For us, cost of the kit was not the issue. A solution that allowed building robots faster would have been great. A solution that allowed to software engineers to modify the body would have been even better. Lego is amazing because it can be put together very quickly, is easily changed without an engineering background, and yet the design does not fall apart easily. Even if the robot ran full force into the wall upon a sensor error. That’s why we later started to work our way back in the direction of Lego, by sticking our BasicStamp, servos and sensors on top of Lego Technic bricks. Unfortunately, our main customer was not very reliable, and has gone bankrupt since, and we were forced to close our doors.

As you can imagine, that didn’t make my passion for robotics go away. When Lego announced Mindstorms NXT, I was immediately swept off my feet. Here was the Lego kit that had all the things Robonetics was working toward. For instance, we used close loop angle sensing on the servo motors to measure its actual angle. To understand this, you need to realize that normal servo’s are fed a position and then you hope they achieve this position. There is no way to know whether they actually got there. On a model airplane, when you are moving the flaps, the motors are only working against the wind and so the only concern is the power of the motor versus the power of the wind. But when you start building walking robots, obstacles blocking the legs are a real issue. That’s why it is really important to know what angle the motor actually achieved.

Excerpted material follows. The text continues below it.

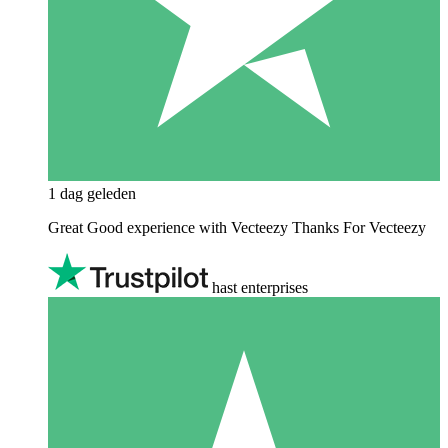
1 dag geleden
Great Good experience with Vecteezy Thanks For Vecteezy
hast enterprises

Close loop motors also allow servo’s to run slower. The way to achieve this to send the motor to angle 1°, then to angle 2°, and so forth, at the pace you like the motor to turn. The new Lego Mindstorms NXT has closed loop motor control right out of the box. That is really a big help when building robots. Plus, it leaves the four sensor ports wide open for real sensing.

The new Lego Mindstorms NXT also had an ultrasonic (US) range finder right out of the box. US sensors are a great thing when building robots. They are like eyes in the sense that they detect distances to obstacles, but they are very easy to process. US sensors have poor angular resolution, but with some clever mechanical/software tricks, you can make a really high resolution map of the world in front of the robot. I'll write about that sometime, maybe when I get my hands on the actual Lego sensors?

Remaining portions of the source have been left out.